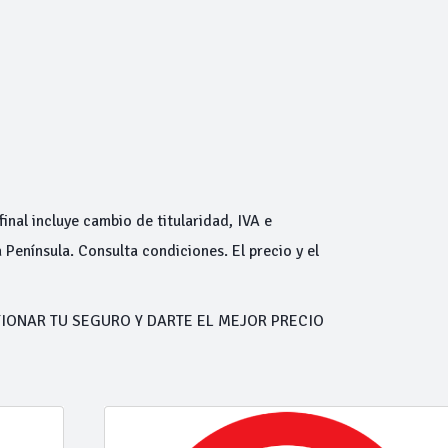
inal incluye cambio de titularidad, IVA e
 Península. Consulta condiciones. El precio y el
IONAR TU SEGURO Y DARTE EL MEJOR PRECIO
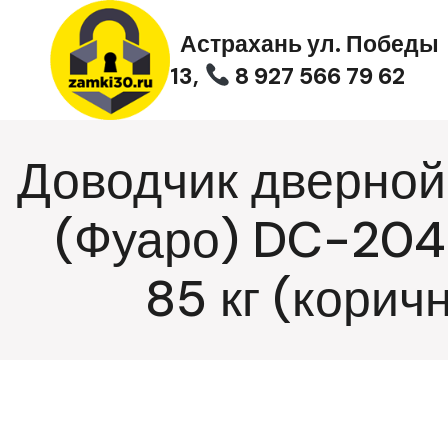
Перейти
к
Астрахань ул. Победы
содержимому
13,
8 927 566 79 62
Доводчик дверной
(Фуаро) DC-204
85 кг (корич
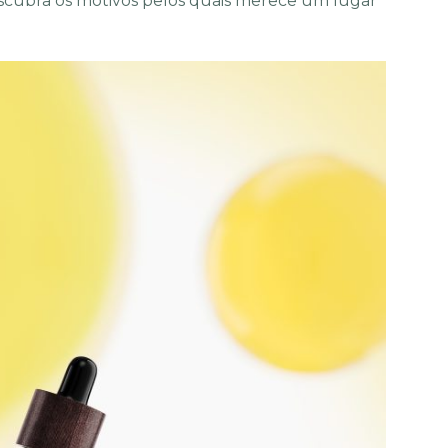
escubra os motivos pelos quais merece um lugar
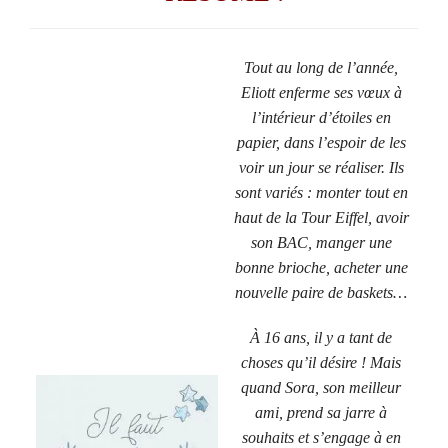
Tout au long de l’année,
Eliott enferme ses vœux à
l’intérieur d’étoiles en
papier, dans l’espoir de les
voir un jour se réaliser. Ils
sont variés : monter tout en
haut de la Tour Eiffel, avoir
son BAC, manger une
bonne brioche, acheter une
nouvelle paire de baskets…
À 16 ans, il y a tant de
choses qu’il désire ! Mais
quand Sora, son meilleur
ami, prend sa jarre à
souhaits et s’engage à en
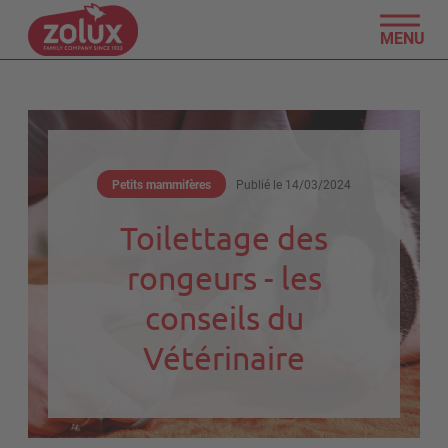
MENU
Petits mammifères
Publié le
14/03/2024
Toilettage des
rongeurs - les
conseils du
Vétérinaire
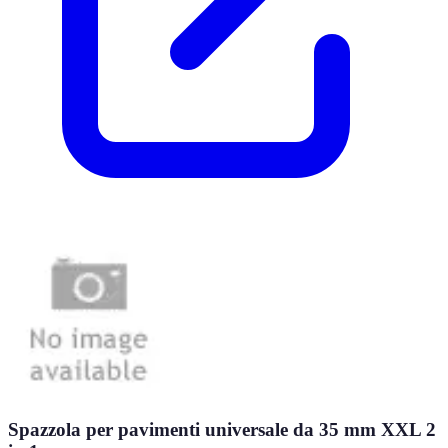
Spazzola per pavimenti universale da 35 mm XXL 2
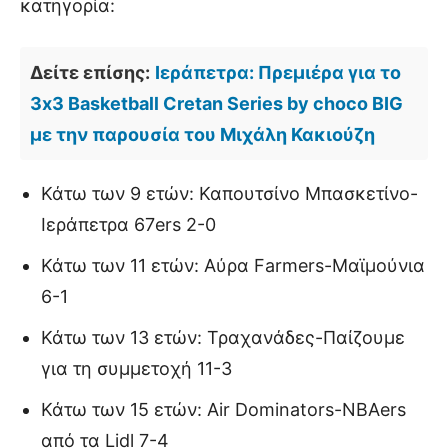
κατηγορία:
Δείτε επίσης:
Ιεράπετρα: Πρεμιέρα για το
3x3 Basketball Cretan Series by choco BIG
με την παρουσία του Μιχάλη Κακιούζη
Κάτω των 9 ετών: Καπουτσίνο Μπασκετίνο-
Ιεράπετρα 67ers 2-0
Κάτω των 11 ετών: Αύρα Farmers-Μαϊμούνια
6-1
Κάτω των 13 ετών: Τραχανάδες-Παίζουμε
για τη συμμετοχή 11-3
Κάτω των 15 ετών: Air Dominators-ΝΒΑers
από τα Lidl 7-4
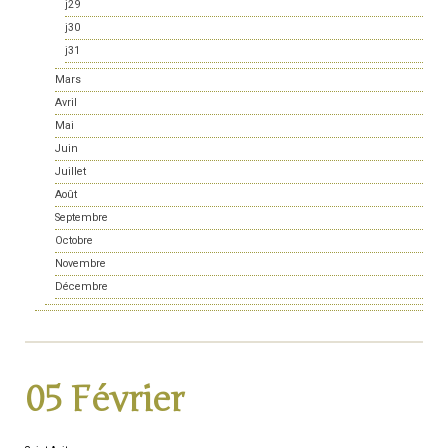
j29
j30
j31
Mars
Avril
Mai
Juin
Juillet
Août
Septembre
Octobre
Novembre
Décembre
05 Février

**WHAT THE EXERCISE ASKS:** Please transcribe every entry exactly as written, leaving the pictures out.

**YOUR SOLUTION:**
inal incluye cambio de titularidad, IVA e
 Península. Consulta condiciones. El precio y el
IONAR TU SEGURO Y DARTE EL MEJOR PRECIO
Перейти
к
Астрахань ул. Победы
содержимому
13,
8 927 566 79 62
Доводчик дверной
(Фуаро) DC-204
85 кг (корич
escubra os motivos pelos quais merece um lugar
Tout au long de l’année,
Eliott enferme ses vœux à
l’intérieur d’étoiles en
papier, dans l’espoir de les
voir un jour se réaliser. Ils
sont variés : monter tout en
haut de la Tour Eiffel, avoir
son BAC, manger une
bonne brioche, acheter une
nouvelle paire de baskets…
À 16 ans, il y a tant de
choses qu’il désire ! Mais
quand Sora, son meilleur
ami, prend sa jarre à
souhaits et s’engage à en
MENU
Petits mammifères
Publié le
14/03/2024
Toilettage des
rongeurs - les
conseils du
Vétérinaire
Spazzola per pavimenti universale da 35 mm XXL 2
κατηγορία:
Δείτε επίσης:
Ιεράπετρα: Πρεμιέρα για το
3x3 Basketball Cretan Series by choco BIG
με την παρουσία του Μιχάλη Κακιούζη
Κάτω των 9 ετών: Καπουτσίνο Μπασκετίνο-
Ιεράπετρα 67ers 2-0
Κάτω των 11 ετών: Αύρα Farmers-Μαϊμούνια
6-1
Κάτω των 13 ετών: Τραχανάδες-Παίζουμε
για τη συμμετοχή 11-3
Κάτω των 15 ετών: Air Dominators-ΝΒΑers
από τα Lidl 7-4
j29
j30
j31
Mars
Avril
Mai
Juin
Juillet
Août
Septembre
Octobre
Novembre
Décembre
05 Février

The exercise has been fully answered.